### WORK TO BE COMPLETED
Every entry gets copied exactly. No images go into the copy.

Saved data entries:

⟨

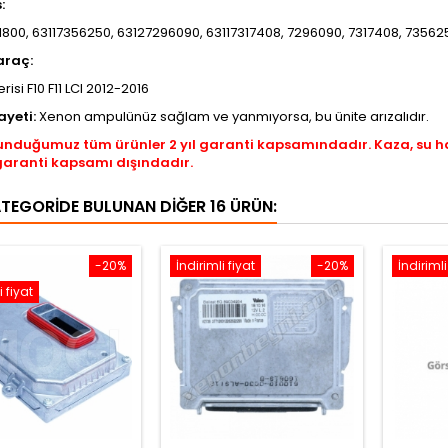
s:
800, 63117356250, 63127296090, 63117317408, 7296090, 7317408, 73562
araç:
isi F10 F11 LCI 2012-2016
ayeti:
Xenon ampulünüz sağlam ve yanmıyorsa, bu ünite arızalıdır.
unduğumuz tüm ürünler 2 yıl garanti kapsamındadır. Kaza, su 
garanti kapsamı dışındadır.
ATEGORIDE BULUNAN DIĞER 16 ÜRÜN:
-20%
İndirimli fiyat
-20%
İndirimli
i fiyat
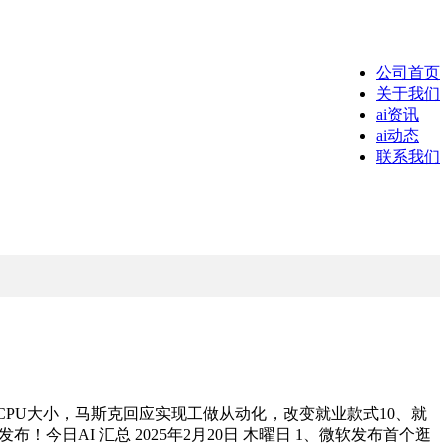
公司首页
关于我们
ai资讯
ai动态
联系我们
！通俗CPU大小，马斯克回应实现工做从动化，改变就业款式10、就
发布！今日AI 汇总 2025年2月20日 木曜日 1、微软发布首个逛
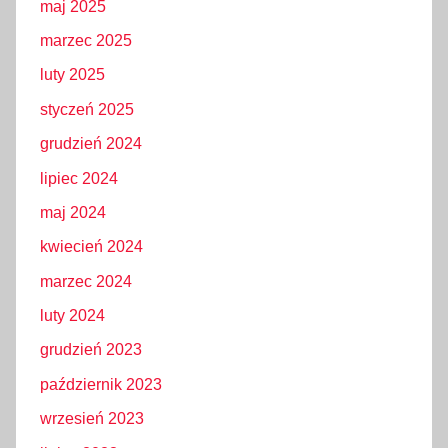
maj 2025
marzec 2025
luty 2025
styczeń 2025
grudzień 2024
lipiec 2024
maj 2024
kwiecień 2024
marzec 2024
luty 2024
grudzień 2023
październik 2023
wrzesień 2023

⟩

### SOLUTION
s:
800, 63117356250, 63127296090, 63117317408, 7296090, 7317408, 73562
araç:
isi F10 F11 LCI 2012-2016
ayeti:
Xenon ampulünüz sağlam ve yanmıyorsa, bu ünite arızalıdır.
unduğumuz tüm ürünler 2 yıl garanti kapsamındadır. Kaza, su 
garanti kapsamı dışındadır.
ATEGORIDE BULUNAN DIĞER 16 ÜRÜN:
-20%
İndirimli fiyat
-20%
İndirimli
i fiyat
公司首页
关于我们
ai资讯
ai动态
联系我们
！通俗CPU大小，马斯克回应实现工做从动化，改变就业款式10、就
发布！今日AI 汇总 2025年2月20日 木曜日 1、微软发布首个逛
maj 2025
marzec 2025
luty 2025
styczeń 2025
grudzień 2024
lipiec 2024
maj 2024
kwiecień 2024
marzec 2024
luty 2024
grudzień 2023
październik 2023
wrzesień 2023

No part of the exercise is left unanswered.